Regulatory Decision Summary for Descovy

The proposed new indication for Descovy in HIV-1 PrEP in at-risk adult men who have sex with men (MSM) and transgender women (TGW) who have sex with men was supported by the safety and efficacy results from a randomized, double-blind, active-controlled, multicentre Phase 3 study DISCOVER (GS-US-412-2055). This study compared once daily Descovy to Truvada in 5262 HIV-seronegative men and 73 transgender women. At baseline, 905 participants (17%) reported receiving Truvada for PrEP, of which 465 were randomized to Descovy. No individuals who were at-risk of HIV-1 acquisition from receptive vaginal sex were recruited in the DISCOVER study and therefore this population is excluded from the authorized PrEP indication. Study participants maintained a high risk of sexual HIV-1 acquisition as indicated by high rates of rectal gonorrhea (Descovy, 22/100 person-years; Truvada, 21/100 person-years), rectal chlamydia (28/100 person-years in both treatment groups), and syphilis (10/100 person-years in both treatment groups) during the study.

The primary outcome in the DISCOVER study was the incidence of documented HIV-1 infection per 100 person-years in participants randomized to Descovy and Truvada (with a minimum follow-up of 48 weeks and at least 50% of participants having 96 weeks of follow-up). After a median follow-up period of 86 and 87 weeks, respectively, HIV-1 infections were observed in 7 subjects in the Descovy group and 15 subjects in the Truvada group, which corresponds to HIV-1 incidence rate of 0.160 and 0.342 infections per 100 person-years, respectively. Descovy was non-inferior to Truvada with respect to the primary efficacy endpoint with the rate ratio of HIV-1 infections per 100 person-years of 0.468 (95% CI: 0.19, 1.15; the pre-specified non-inferiority margin was 1.62). The efficacy results were similar across the subgroups of age, race, baseline Truvada for PrEP use, and gender identity.

No direct safety and efficacy data for Descovy in HIV-1 PrEP in at-risk adolescents weighing at least 35 kg was provided in this SNDS. However, the HIV-1 PrEP indication in this population, excluding individuals at risk from receptive vaginal sex, was supported by extrapolation of data from the DISCOVER study in adults together with additional data from safety and pharmacokinetic studies in previously conducted trials. This extrapolation was possible due to known similar Descovy pharmacokinetic exposures between adults and adolescents and same sexual risk of HIV-1 acquisition.

Descovy was generally well tolerated in the DISCOVER study. The most common adverse events were diarrhea, headache, nausea, and abdominal pain. The proportion of participants who discontinued treatment with Descovy due to adverse events was 1.3%. There were no study drug-related deaths.

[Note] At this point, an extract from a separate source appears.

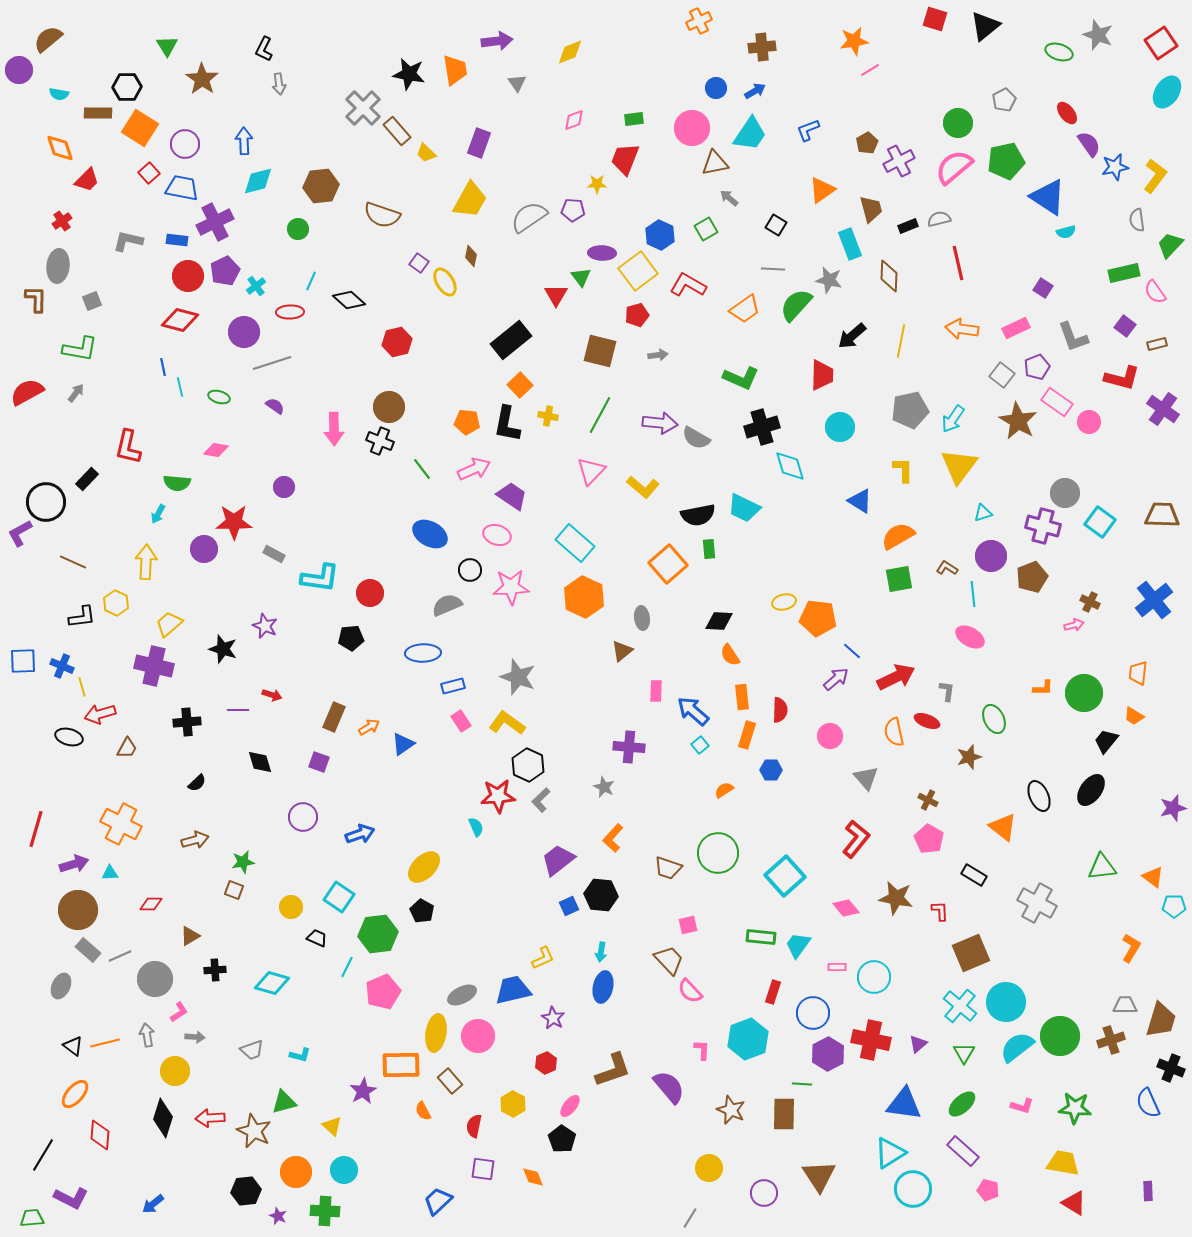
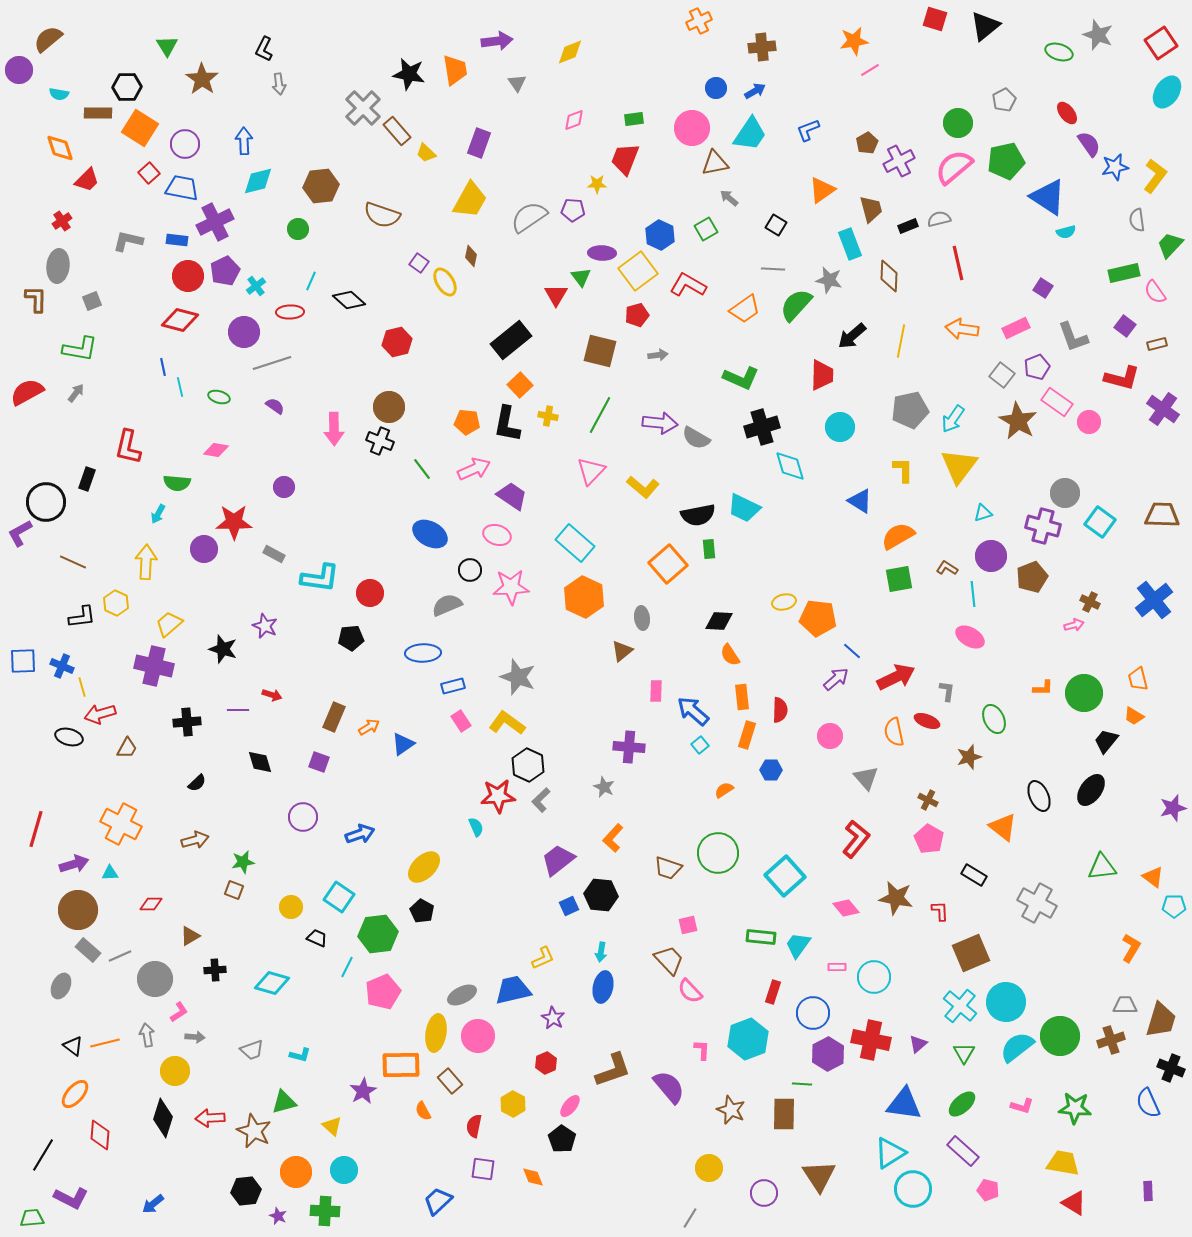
black rectangle at (87, 479): rotated 25 degrees counterclockwise
orange trapezoid at (1138, 673): moved 6 px down; rotated 20 degrees counterclockwise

The main risk associated with the use of Descovy for HIV-1 PrEP is related to development of drug resistance. Therefore, Descovy used for PrEP must only be prescribed to individuals confirmed to be HIV-negative immediately prior to initiating and at least every 3 months during use, and upon diagnosis of any other sexually transmitted infections. In addition, when prescribing Descovy for HIV-1 PrEP, healthcare providers must counsel all uninfected individuals to strictly adhere to the recommended Descovy dosing schedule because the effectiveness of Descovy in reducing the risk of acquiring HIV-1 was strongly correlated with adherence.

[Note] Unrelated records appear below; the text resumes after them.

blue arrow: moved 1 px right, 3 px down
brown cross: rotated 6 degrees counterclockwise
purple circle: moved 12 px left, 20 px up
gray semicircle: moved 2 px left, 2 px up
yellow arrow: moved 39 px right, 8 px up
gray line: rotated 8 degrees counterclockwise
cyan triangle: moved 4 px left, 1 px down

Taken together, the overall benefit-harm-uncertainty profile of Descovy in HIV-1 PrEP in at-risk uninfected adults and adolescents weighing at least 35 kg (excluding individuals at-risk from receptive vaginal sex) is considered to be positive.

In this SNDS, the Descovy Product Monograph was updated with Week 48 safety and efficacy data from a single arm, open-label study GS-US-292-1825 in 55 HIV-1 infected, virologically-suppressed patients with ESRD (estimated CrCl < 15 mL/minute) on chronic hemodialysis. At Week 48, 81.8% (45/55) patients maintained virologic suppression (HIV-1 RNA < 50 copies/mL). Although pharmacokinetic exposures of emtricitabine and tenofovir were higher in patients with ESRD requiring chronic hemodialysis compared to patients with normal renal function, the safety profile was comparable between these groups of patients. Based on the results of study GS-US-292-1825, the Descovy Product Monograph states that no dose adjustment of Descovy is required in adult individuals with ESRD (estimated CrCl < 15 mL/minute) on chronic hemodialysis.

Based on the data submitted in this SNDS, the overall benefit-harm-uncertainty profile of Descovy is considered to remain favorable under the conditions of use described in the Descovy Product Monograph at this time.